What to work on: Tally the lines in the entries below where the string "each" occurs. Reply with the total alone.

Exercise inputs:
******

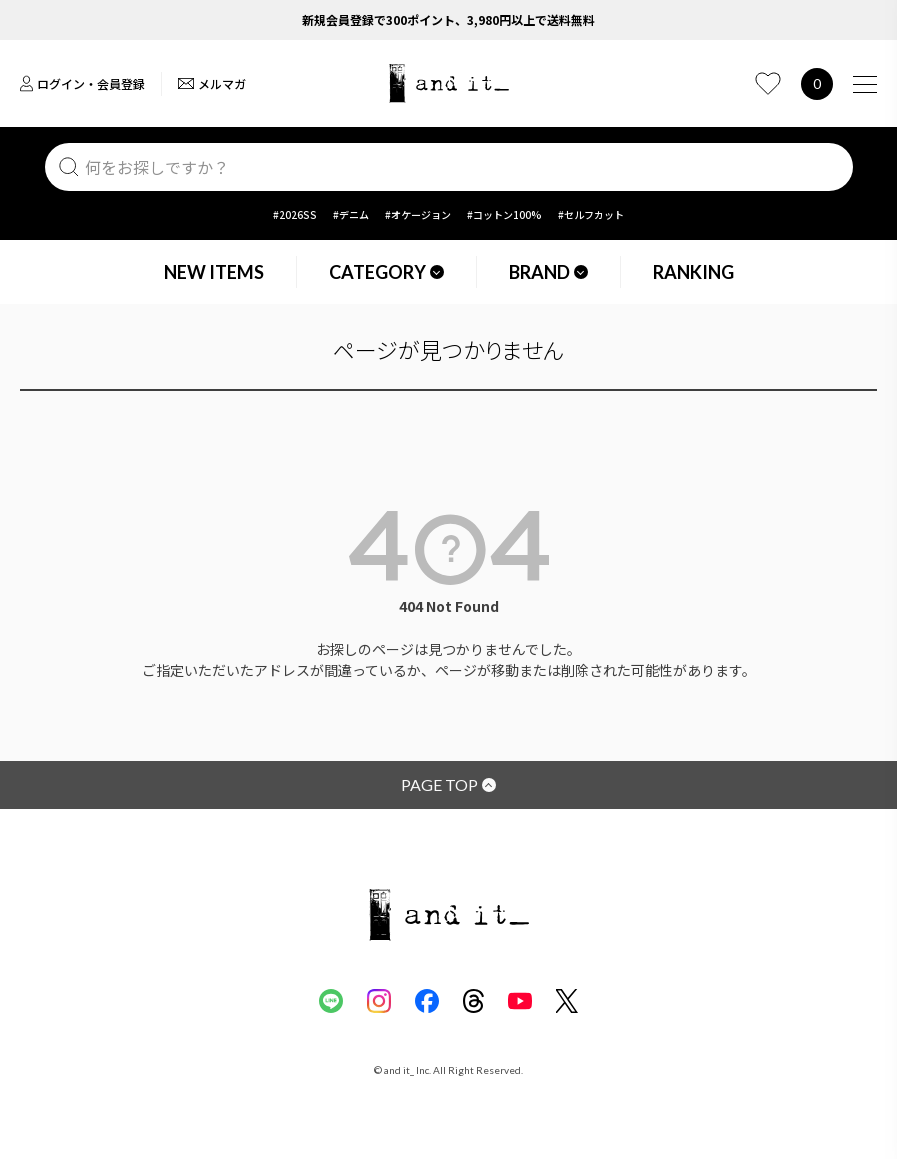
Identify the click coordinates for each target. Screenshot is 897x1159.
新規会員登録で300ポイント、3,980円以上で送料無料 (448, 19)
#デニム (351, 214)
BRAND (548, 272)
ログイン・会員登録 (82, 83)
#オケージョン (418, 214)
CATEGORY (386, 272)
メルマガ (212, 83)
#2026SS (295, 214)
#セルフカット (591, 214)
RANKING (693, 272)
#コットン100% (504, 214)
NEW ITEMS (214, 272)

******

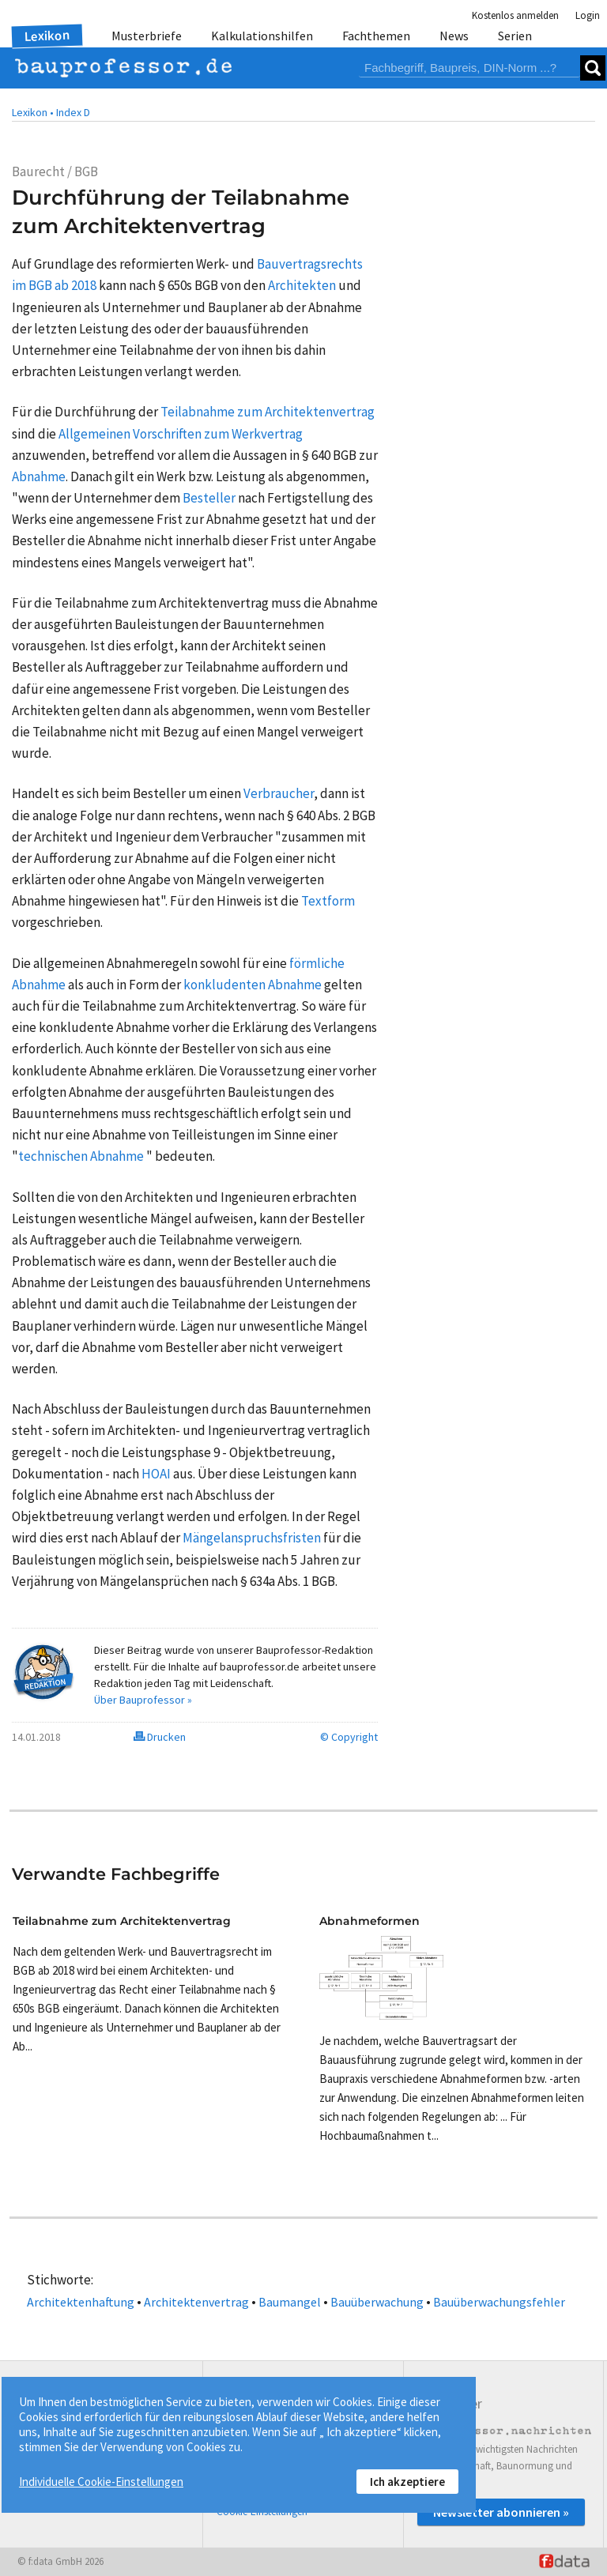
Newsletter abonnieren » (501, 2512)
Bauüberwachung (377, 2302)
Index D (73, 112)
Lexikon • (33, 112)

******

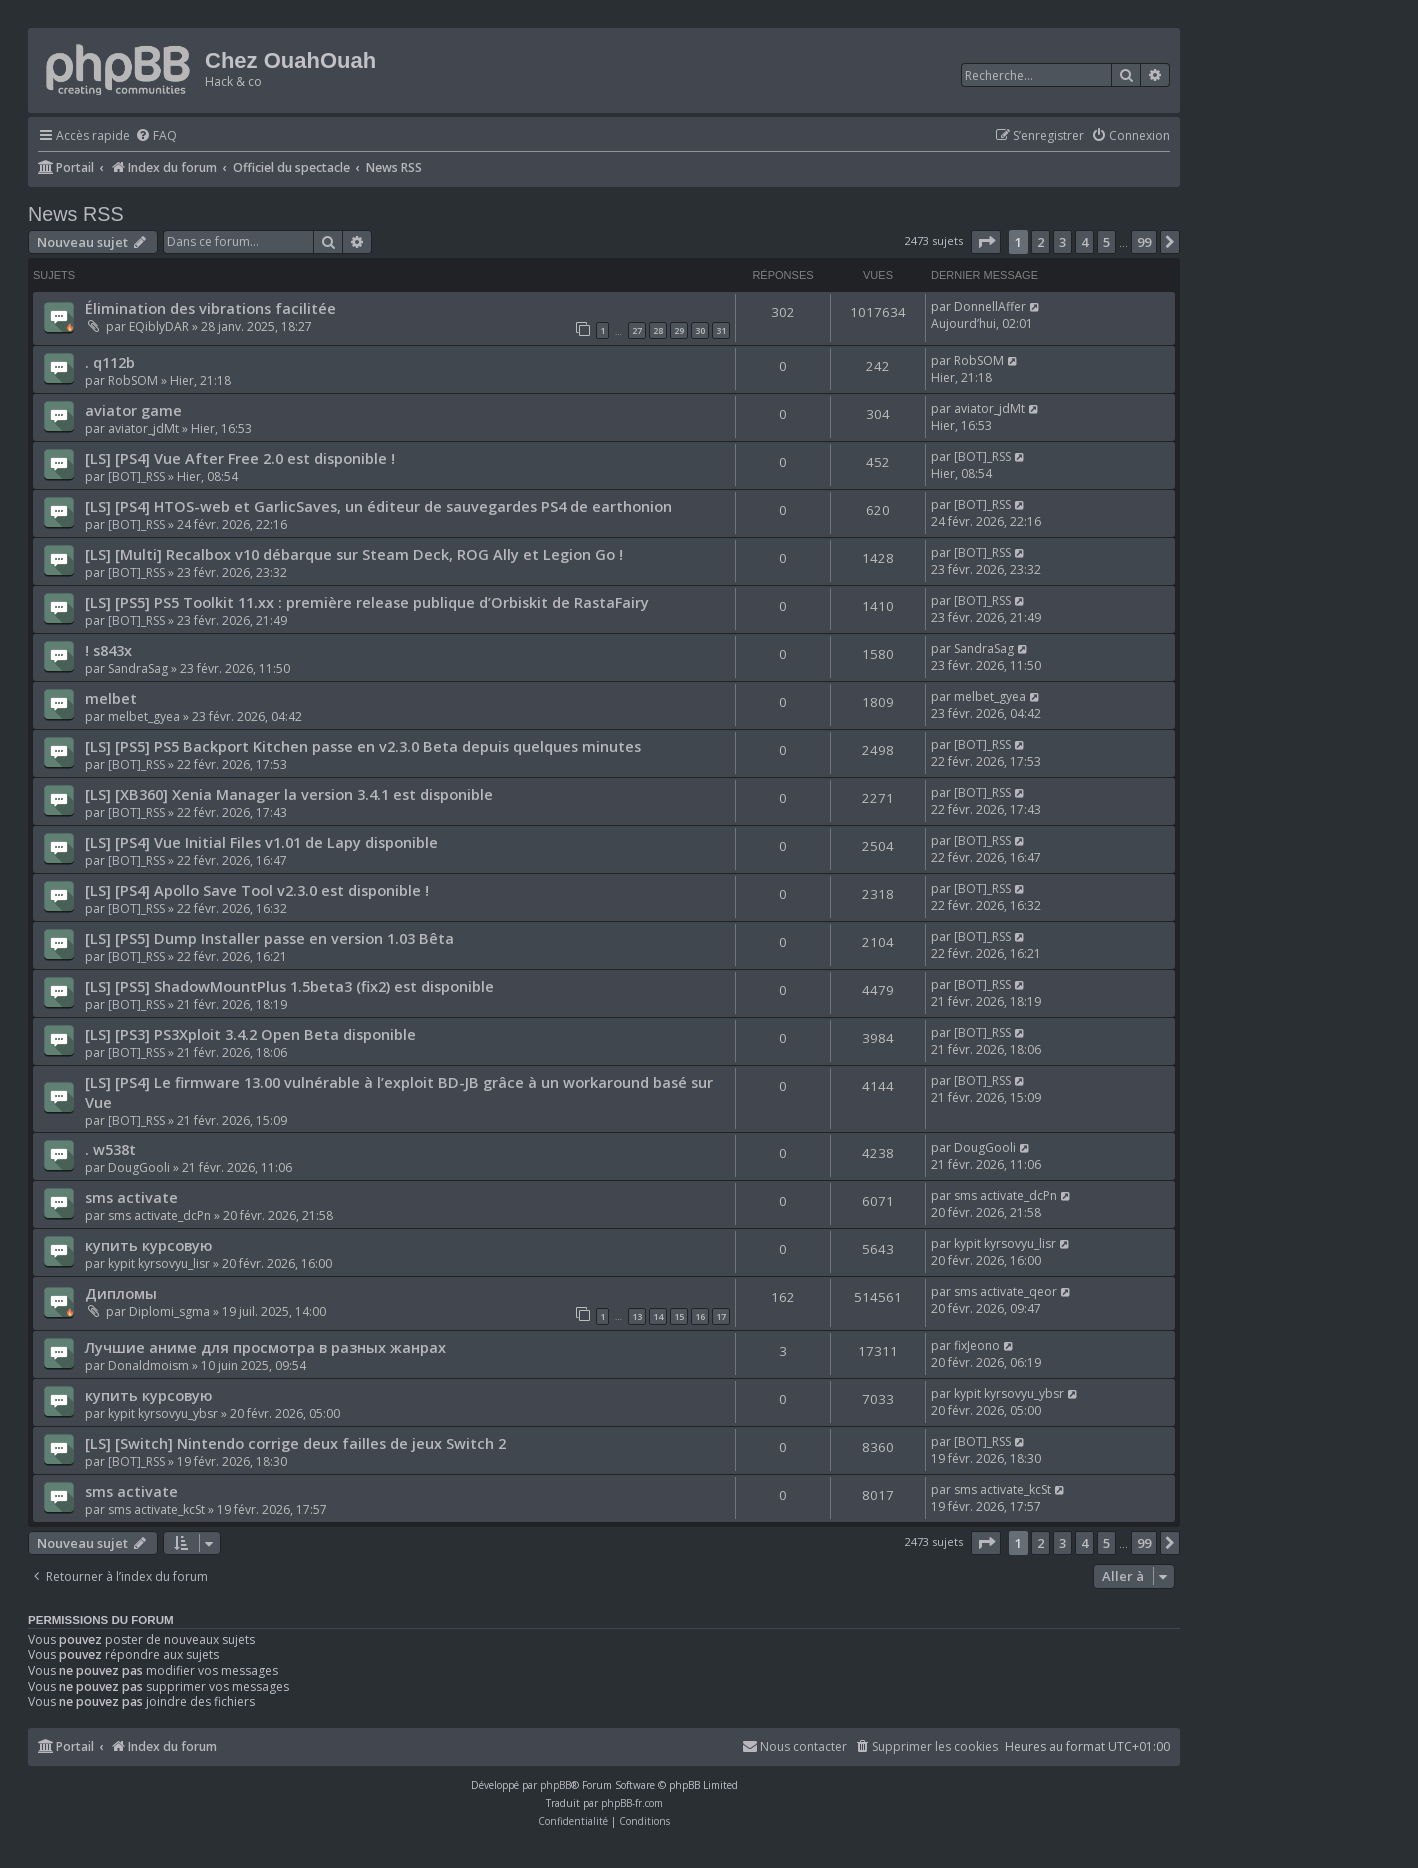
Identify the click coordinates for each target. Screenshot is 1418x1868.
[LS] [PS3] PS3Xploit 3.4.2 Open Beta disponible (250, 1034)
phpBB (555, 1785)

******

Response to the exercise: 2